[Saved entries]
=== Begin Enclosure ===

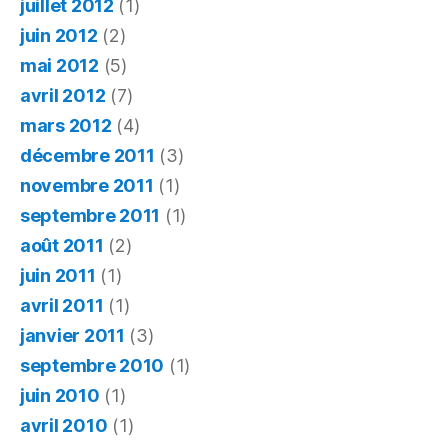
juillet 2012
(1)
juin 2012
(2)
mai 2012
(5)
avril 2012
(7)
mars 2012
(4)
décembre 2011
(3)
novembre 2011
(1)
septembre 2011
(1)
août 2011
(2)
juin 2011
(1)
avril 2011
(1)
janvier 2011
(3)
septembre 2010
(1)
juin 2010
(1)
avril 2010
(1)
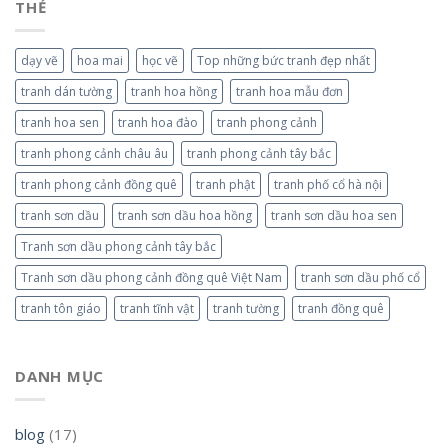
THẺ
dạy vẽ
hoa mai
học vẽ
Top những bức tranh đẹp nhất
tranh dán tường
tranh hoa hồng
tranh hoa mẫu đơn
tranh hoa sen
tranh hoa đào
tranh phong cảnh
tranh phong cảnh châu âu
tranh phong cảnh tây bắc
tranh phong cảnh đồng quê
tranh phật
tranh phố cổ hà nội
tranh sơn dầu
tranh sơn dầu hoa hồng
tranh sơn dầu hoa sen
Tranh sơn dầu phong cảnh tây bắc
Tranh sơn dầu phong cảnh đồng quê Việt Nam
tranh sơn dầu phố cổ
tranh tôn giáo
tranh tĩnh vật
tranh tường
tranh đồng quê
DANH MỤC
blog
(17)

=== End Enclosure ===

→ About this exercise: Repeat each record as given. No picture belongs in the copy.

→ Exercise output:
juillet 2012
(1)
juin 2012
(2)
mai 2012
(5)
avril 2012
(7)
mars 2012
(4)
décembre 2011
(3)
novembre 2011
(1)
septembre 2011
(1)
août 2011
(2)
juin 2011
(1)
avril 2011
(1)
janvier 2011
(3)
septembre 2010
(1)
juin 2010
(1)
avril 2010
(1)
THẺ
dạy vẽ
hoa mai
học vẽ
Top những bức tranh đẹp nhất
tranh dán tường
tranh hoa hồng
tranh hoa mẫu đơn
tranh hoa sen
tranh hoa đào
tranh phong cảnh
tranh phong cảnh châu âu
tranh phong cảnh tây bắc
tranh phong cảnh đồng quê
tranh phật
tranh phố cổ hà nội
tranh sơn dầu
tranh sơn dầu hoa hồng
tranh sơn dầu hoa sen
Tranh sơn dầu phong cảnh tây bắc
Tranh sơn dầu phong cảnh đồng quê Việt Nam
tranh sơn dầu phố cổ
tranh tôn giáo
tranh tĩnh vật
tranh tường
tranh đồng quê
DANH MỤC
blog
(17)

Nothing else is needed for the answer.